-
-
Notifications
You must be signed in to change notification settings - Fork 20
Description
Currently warcat gives the following error on revisit records from a deduplicated WARC:
Traceback (most recent call last):
File "/usr/local/lib/python3.4/dist-packages/warcat/tool.py", line 282, in action
action(record)
File "/usr/local/lib/python3.4/dist-packages/warcat/tool.py", line 298, in verify_payload_digest
raise VerifyProblem('Bad payload digest.', '5.9')
warcat.tool.VerifyProblem: ('Bad payload digest.', '5.9', True)

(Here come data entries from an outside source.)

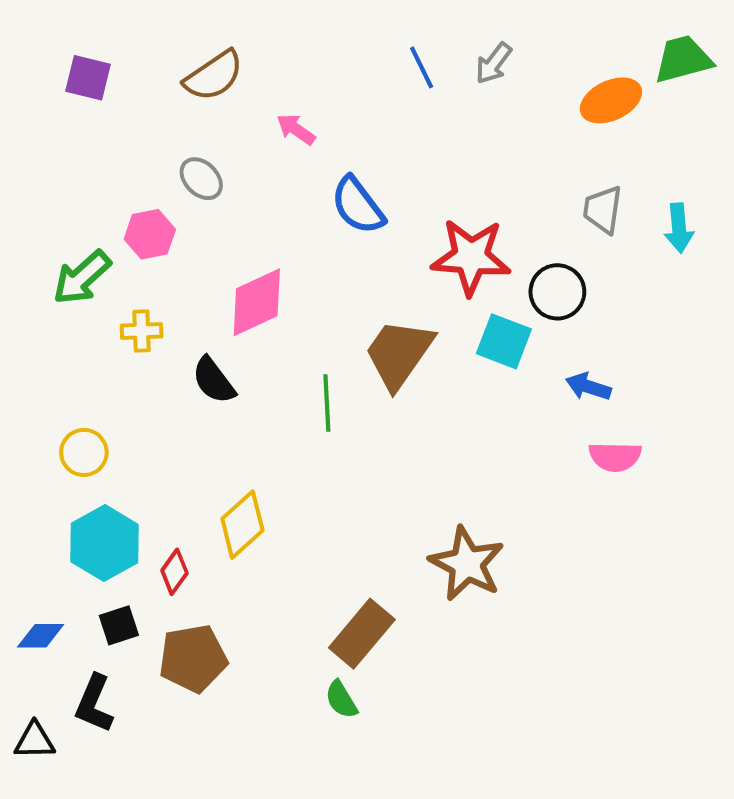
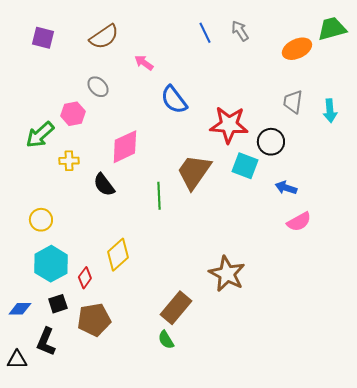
gray arrow: (494, 63) -> (240, 31), turned 110
pink semicircle: (615, 457) -> (299, 222), turned -30

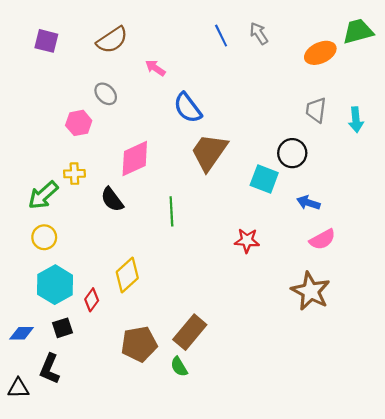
red star: (229, 125) -> (247, 240), moved, size x0.6
green arrow: (40, 135) -> (43, 195), moved
brown trapezoid: (194, 172) -> (209, 152), moved
brown star: (227, 274) -> (311, 291), moved
brown pentagon: (94, 320) -> (139, 344), moved

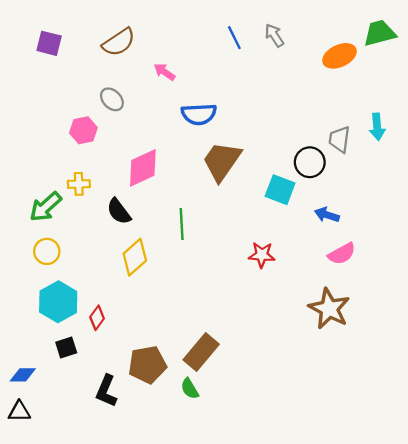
blue semicircle: (188, 108) -> (199, 114), turned -56
gray trapezoid: (316, 110) -> (339, 139), moved
yellow diamond: (127, 275) -> (135, 257), moved
blue diamond: (22, 333) -> (23, 375), moved
black L-shape: (50, 369) -> (106, 391), moved

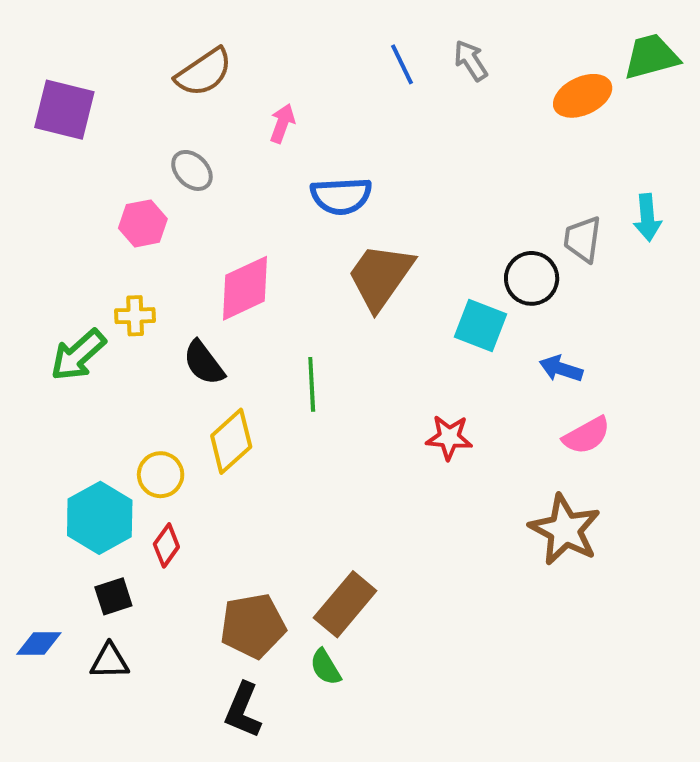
purple square: (49, 43) -> (64, 110), moved, size x1.4
pink arrow: (165, 72) -> (282, 123), turned 75
yellow circle: (47, 251) -> (161, 475), moved
black L-shape: (106, 391) -> (243, 710), moved
black triangle: (19, 411) -> (110, 661), moved

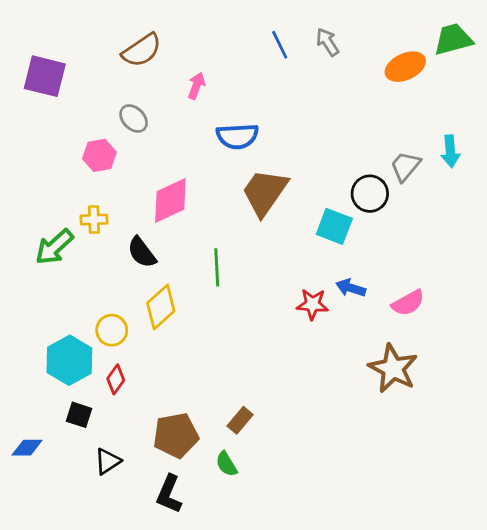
gray trapezoid: (583, 239) -> (405, 166), turned 32
blue arrow: (561, 369) -> (351, 288), moved
black square: (113, 596) -> (79, 415), turned 36
brown rectangle: (345, 604) -> (240, 420), size x0.6
black triangle: (110, 661) -> (108, 461), moved, turned -32

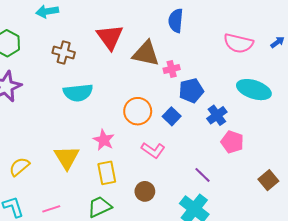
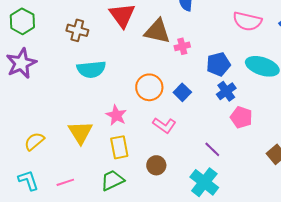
blue pentagon: (191, 91) -> (218, 64), moved

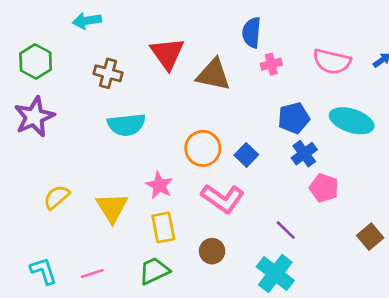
pink cross: (182, 46) -> (271, 64), moved
pink L-shape: (164, 125) -> (223, 198), size x1.4
yellow semicircle: (34, 141) -> (57, 197), moved

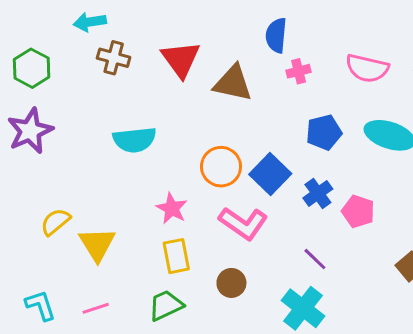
brown cross: (108, 73) -> (114, 58), moved
blue cross: (304, 154) -> (318, 193), moved
blue square: (246, 155) -> (270, 174), size x1.5
yellow triangle: (112, 208) -> (97, 244), moved

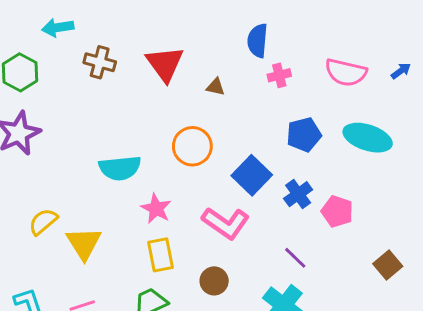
cyan arrow: (90, 22) -> (58, 28), moved
brown triangle: (233, 83) -> (216, 87), size x0.5
cyan semicircle: (134, 140) -> (120, 168), moved
orange circle: (221, 167) -> (192, 146), moved

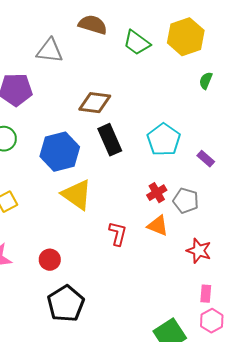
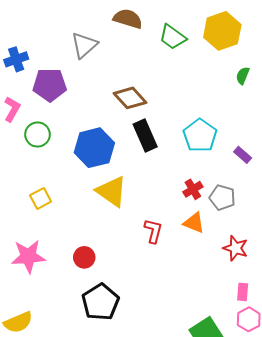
gray triangle: (50, 51) -> (84, 45), turned -48
brown diamond: (95, 103) -> (130, 98), turned 40

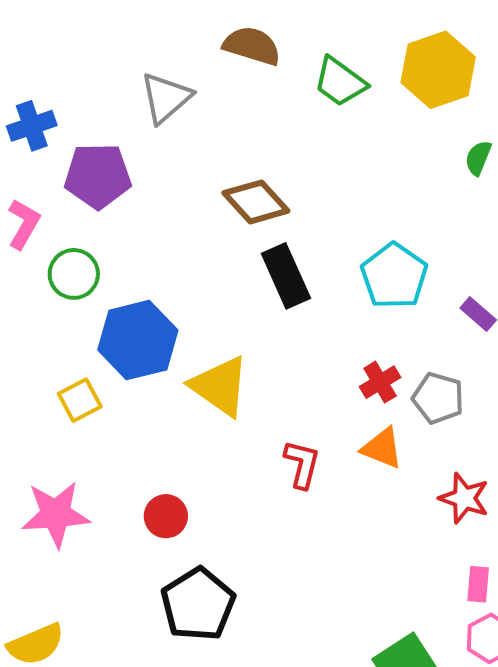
blue hexagon: (94, 148) -> (138, 340), moved

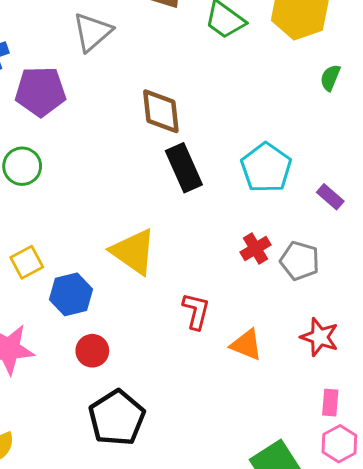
brown diamond: (256, 202) -> (161, 111), turned 36
blue hexagon: (138, 340) -> (71, 294), moved, size x0.7
orange triangle: (382, 448) -> (246, 345), moved

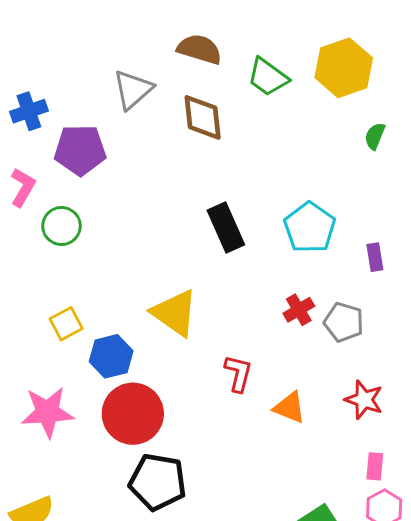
brown diamond: (161, 111) -> (203, 117), moved
purple rectangle: (330, 197) -> (375, 257), turned 40
red circle: (92, 351) -> (133, 414), size x1.8
black pentagon: (117, 418) -> (158, 482), turned -30

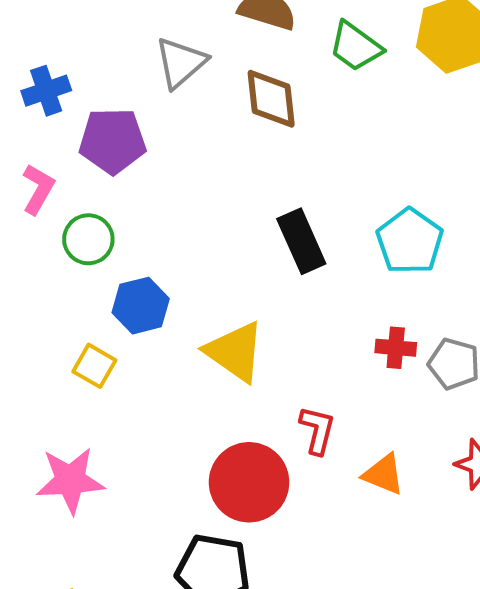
red cross: (299, 310) -> (396, 348), turned 36
yellow square: (66, 324) -> (94, 366), turned -32
blue hexagon: (111, 356) -> (141, 306), moved
red circle: (133, 414) -> (249, 482), moved

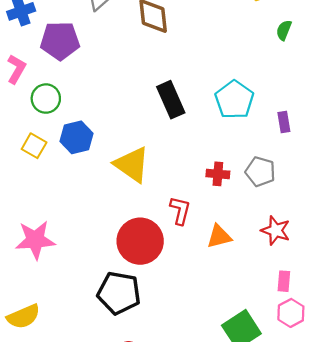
red cross: (396, 348) -> (218, 174), moved
yellow square: (94, 366) -> (34, 146), moved
orange triangle: (384, 474) -> (219, 236), turned -36

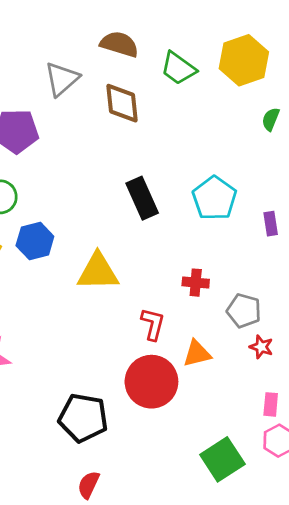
yellow triangle: (132, 165) -> (98, 272), turned -36
gray pentagon: (260, 172) -> (244, 311), moved
red star: (276, 230) -> (261, 347), size x0.7
red circle: (140, 241) -> (151, 382), moved

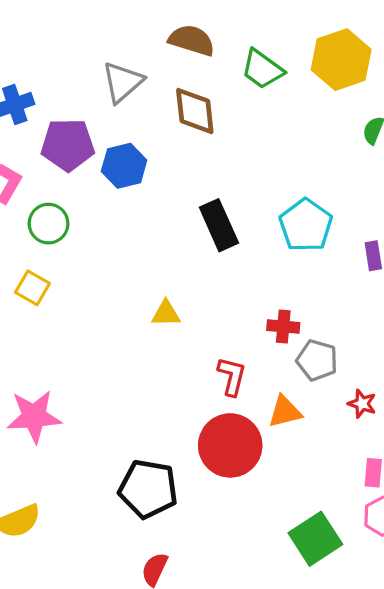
blue hexagon: (35, 241) -> (124, 166), moved
yellow triangle: (98, 272) -> (166, 314), size x0.6
gray pentagon: (244, 311) -> (317, 360), moved

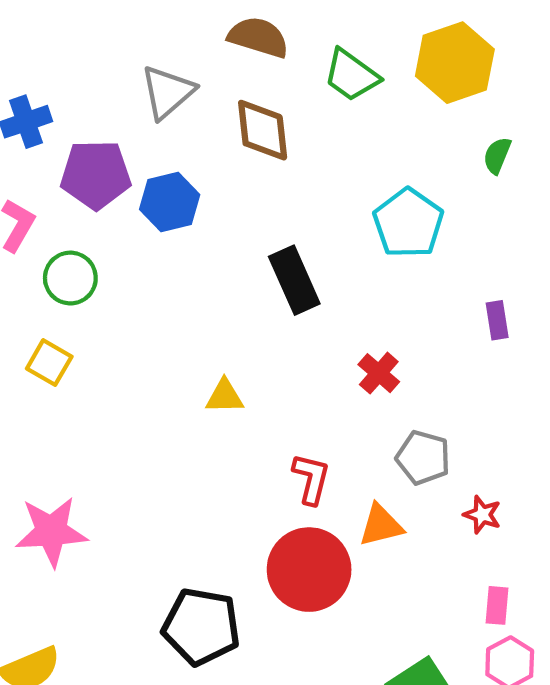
cyan pentagon: (306, 225) -> (408, 223), moved
red cross: (283, 326) -> (379, 373), moved, turned 36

The payload digest of a revisit record should be the payload digest of the record the revisit record points to, see 6.7.2 on page 15 (page 21 in the PDF) on http://bibnum.bnf.fr/WARC/WARC_ISO_28500_version1_latestdraft.pdf:
To report the payload digest used for comparison, a 'revisit' record using this profile shall include a WARC-Payload-Digest field, with a value of the digest that was calculated on the payload.
(...)
For records using this profile, the payload is defined as the original payload content whose digest value was unchanged.
Currently warcat reports an error for the payload digest, it would be nice if it would check the WARC for the record the revisit record refers to. If that record is in the WARC, compare the payload digest with that. If the record is not in the WARC, throw a warning or info that the record the revisit record refers to is not in the WARC.